Boatman in Colombes in 1858.

Oil on panel signed and dated 1858 lower left.

Collection frame from the Louis period XVI.

26x41 cm

Jules Rozier is a French painter, born in 1821. He spent his youthful years in Bertin's studio where he was introduced to painting, before leaving for that of Paul Delaroche. As he began to exhibit, he decided to break with the rhythm of his daily life and continued his work alone. He settled in the countryside, in the commune of Medan, where he lived for 10 years. 

In the rediscovered calm, he silently paints the restful landscapes of the Yvelines and the Oise. 
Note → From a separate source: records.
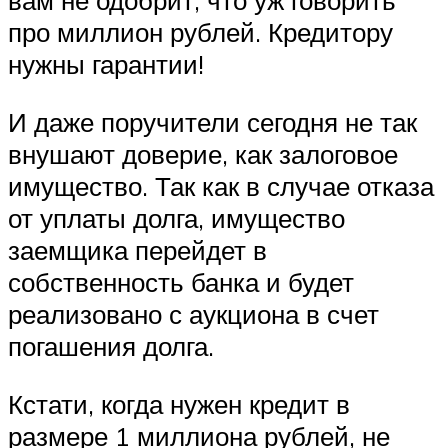
вам не одобрит, что уж говорить
про миллион рублей. Кредитору
нужны гарантии!
И даже поручители сегодня не так
внушают доверие, как залоговое
имущество. Так как в случае отказа
от уплаты долга, имущество
заемщика перейдет в
собственность банка и будет
реализовано с аукциона в счет
погашения долга.
Кстати, когда нужен кредит в
размере 1 миллиона рублей, не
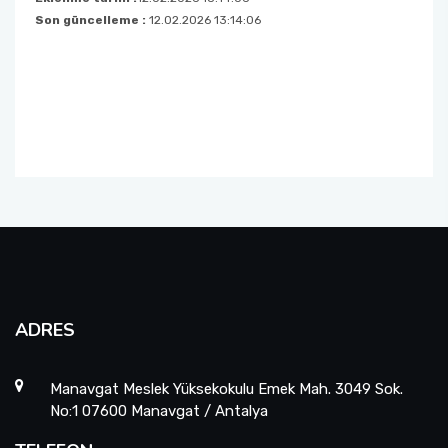
Son güncelleme :
12.02.2026 13:14:06
ADRES
Manavgat Meslek Yüksekokulu Emek Mah. 3049 Sok.
No:1 07600 Manavgat / Antalya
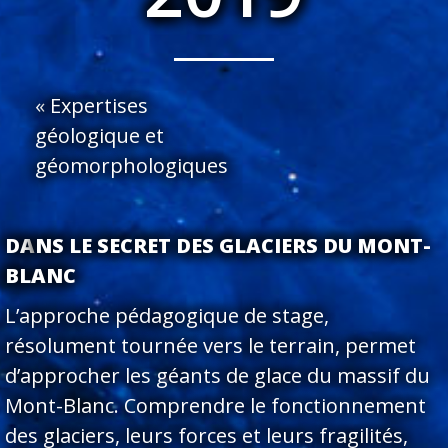
«
Expertises
géologique et
géomorphologiques
DA
NS LE SECRET DES GLACIERS DU MONT-
BLANC
L’approche pédagogique de stage,
résolument tournée vers le terrain, permet
d’approcher les géants de glace du massif du
Mont-Blanc. Comprendre le fonctionnement
des glaciers, leurs forces et leurs fragilités,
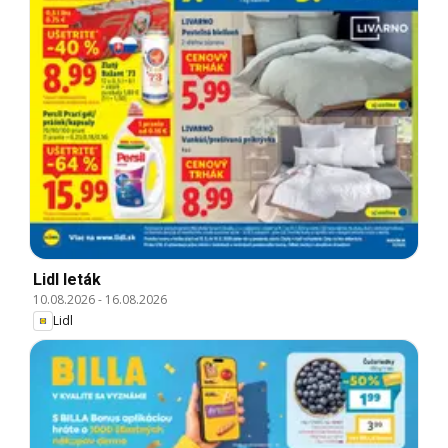
Lidl leták
10.08.2026
-
16.08.2026
Lidl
In 1877, he felt the pain of paralysis for the first time, which would kill him 6 years later. It is the following year in Granville, in Normandy in these landscapes where the sky and the sea merge, that he will spend the last happy days of his life. The more time passes, the more he is overtaken by illness and soon he only paints with his left hand, unable to move his right side. 

Jules Rozier was one of the most delicate landscape painters of his time, refusing the prose of romanticism. He is a discreet, shy painter, who loves the melody of his thoughts more than the din of the city. He was, as the daily L'Intransigeant describes it, "the painter of flowering orchards and riversides". 

He died in 1882, exhausted by illness. He will be remembered as an artist of rare sensitivity, always in search of the hidden sweetness of the landscapes available to him.